FAQ

1. How many markers can brioche analyse in a single analysis?

Brioche is capable of handling large numbers of markers through splitting some of the more compute and memory intensive steps in the pipeline up, but some steps require the holding of complete datasets in memory or reading/writing large files. These steps can greatly slow down Brioche when too many markers are analysed and greatly increase the required memory to complete. From testing, Brioche starts to significantly slow down once 1 million markers are analysed at once and we recommend not running anything more than 2 million markers at a time. For larger datasets (large whole genome sequencing) we recommend that the markers are split by chromosome in the input file e.g., if there are 20 chromosomes and 40 million markers, splitting by chromosome will lead to an average of ~2 million markers per chromosome and per run. Brioche can then be run on each chromosome separately, and then the 1:1 mappings files can be concatenated together for downstream applications. Other ways to greatly speed up Brioche when working with large numbers of markers include setting stricter blastn settings by passing a -pident and -coverage filter to blastn using the parameter otherblastoptions in the params.config file For users who have the compute resources to run multiple Brioche runs concurrently a prewritten multijob launch script is avaliable at Additional_functions/Run_brioche_multijob.sh. This can be combined with splitting datasets by chromosome for maximum efficiency and speed

2. What are the best settings to run Brioche on?

The best settings to run Brioche on will depend on both the goal of the project and the type of sequence data and so there are no best settings to run Brioche on. Generally though, if you are trying to run analyses which require exact marker positions e.g., imputation stricter is better. If you are running datasets generated from data like probe capture, try to set settings which reflect the probe sensitivity e.g., if the probe fails to bind at <95% sequence similarity that should be the identity threshold.

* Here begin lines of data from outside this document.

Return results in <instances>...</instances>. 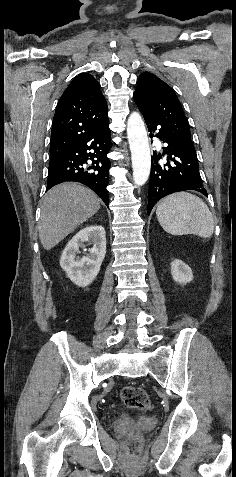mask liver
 Returning <instances> with one entry per match:
<instances>
[{"mask_svg": "<svg viewBox=\"0 0 236 477\" xmlns=\"http://www.w3.org/2000/svg\"><path fill=\"white\" fill-rule=\"evenodd\" d=\"M100 209V199L77 183H63L50 189L41 206L39 238L51 250Z\"/></svg>", "mask_w": 236, "mask_h": 477, "instance_id": "obj_1", "label": "liver"}]
</instances>
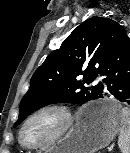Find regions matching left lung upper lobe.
<instances>
[{
  "instance_id": "1",
  "label": "left lung upper lobe",
  "mask_w": 130,
  "mask_h": 153,
  "mask_svg": "<svg viewBox=\"0 0 130 153\" xmlns=\"http://www.w3.org/2000/svg\"><path fill=\"white\" fill-rule=\"evenodd\" d=\"M122 32L116 21L97 16L76 27L60 49L51 52L33 74L30 88L21 100L14 127L48 104H82L99 98V83L91 87L87 85L100 74ZM80 75L83 79H79Z\"/></svg>"
}]
</instances>
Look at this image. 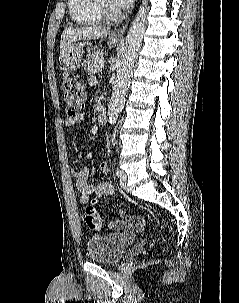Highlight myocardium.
<instances>
[{
	"mask_svg": "<svg viewBox=\"0 0 239 303\" xmlns=\"http://www.w3.org/2000/svg\"><path fill=\"white\" fill-rule=\"evenodd\" d=\"M96 1L103 16H106L110 19H114L118 17L119 15L118 11L114 8V6L110 3L109 0H96Z\"/></svg>",
	"mask_w": 239,
	"mask_h": 303,
	"instance_id": "f54148a6",
	"label": "myocardium"
}]
</instances>
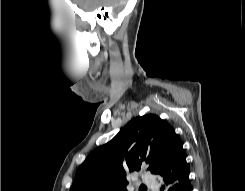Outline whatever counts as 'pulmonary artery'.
Returning a JSON list of instances; mask_svg holds the SVG:
<instances>
[{
	"label": "pulmonary artery",
	"instance_id": "pulmonary-artery-1",
	"mask_svg": "<svg viewBox=\"0 0 245 191\" xmlns=\"http://www.w3.org/2000/svg\"><path fill=\"white\" fill-rule=\"evenodd\" d=\"M141 182L154 191L159 190V185H158L156 179L149 174H143L142 178H141Z\"/></svg>",
	"mask_w": 245,
	"mask_h": 191
}]
</instances>
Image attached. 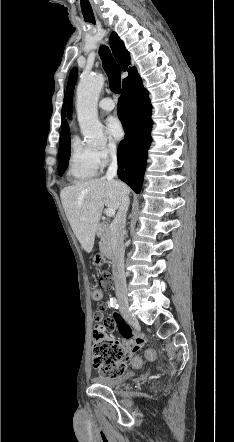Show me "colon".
<instances>
[{
    "instance_id": "1",
    "label": "colon",
    "mask_w": 234,
    "mask_h": 442,
    "mask_svg": "<svg viewBox=\"0 0 234 442\" xmlns=\"http://www.w3.org/2000/svg\"><path fill=\"white\" fill-rule=\"evenodd\" d=\"M98 279L99 286L92 290V299L94 302L102 305L104 292L113 288L114 281L110 271L98 261ZM109 331L97 333L94 330L93 345V365L99 370L103 377H117L125 372L127 364L134 368H140L144 361L152 362L156 359V348L147 346L142 350V355L138 350H124L121 343L108 337Z\"/></svg>"
}]
</instances>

If you are running datasets generated from Reduced representation sequencing lower identity thresholds should be considered to reflect the broad capability of the sequencing methods to sequence broadly similar sequence cut sites.

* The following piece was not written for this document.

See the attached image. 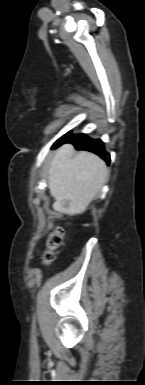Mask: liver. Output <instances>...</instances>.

3. The DArT scripts don’t seem to work?

The DArT scripts to either create the Brioche input targets file or anchor the genotypes to new genomes are designed to only work with 1-row format DArT reports. This means that if the report you have is in 2-row format the scripts won’t work. If your format is 1-row and the scripts aren’t working, let us know, there is a lot of variability in what is provided in a DArT report format so we might need to update the scripts to work against different formats we didn’t see during testing.

4. Some analysis steps seem to be taking a very long time or are restarting why is that?

If some steps are taking a really long time to run or a restarting it might be an indication that not enough memory is allocated to the steps. The memory settings for different steps can be changed in the file nextflow.config in the main Brioche directory. Try increasing the memory for the section which is withLabel: ‘large’ or the section withLabel ‘merge’. If this doesn’t help or you do not have access to more compute resources, you might need to run brioche in subsets e.g., by splitting your markers by chromosome

5. Brioche seems to crash and not install the conda environments

Some HPC systems require the user to download/install programs in a special download/install partition of the HPC. If this is the case, Brioche may fail is just run normally. We recommend that you launch brioche (e.g., the example_run_script_brioche.sh script) with your install/download partition selected. For the additional functions which require the conda environment brioche-vcf being built (e.g., anchoring genotypes, or converting DArT/VCF formats to brioche input) install the conda environment first by running the script build_brioche-vcf_env.sh in the Additional_functions folder on the download/install partition of your HPC

6. I don’t have access to many modules and can’t load Nextflow/R etc

If you don’t have access to any of the preinstalled modules we recommend you begin by trying to install Miniconda following the instructions outlined in the installation section of this manual. After that, you can try and install R, Nextflow and Git into your conda base environment using conda install. From there, you will need to add in a few extra lines to each brioche launch script to make sure conda is being called before you begin e.g.,

eval "$(conda shell.bash hook)"

conda activate base

7. My HPC does not use slurm it uses PBS/QSUB/LSF/SGE etc.

Currently Brioche is written to work in a slurm management system but it may be possible for an experienced user to change the required settings to match the requirements of different HPC management systems. We have not tested this but feel free to try and update the ##SBATCH commands and the settings in the nextflow.config file to reflect your HPC management system. Feel free to let us know how it works out. If there is enough demand we might look into ways to make Brioche more HPC management system agnostic.

8. Brioche crashed and nothing above helps

We are still actively testing and building on Brioche. If you experience any unusual behaviour or crashes feel free to reach out or create an issue in the github. We appreciate the feedback and any fixed bug is a step towards Brioche working perfectly.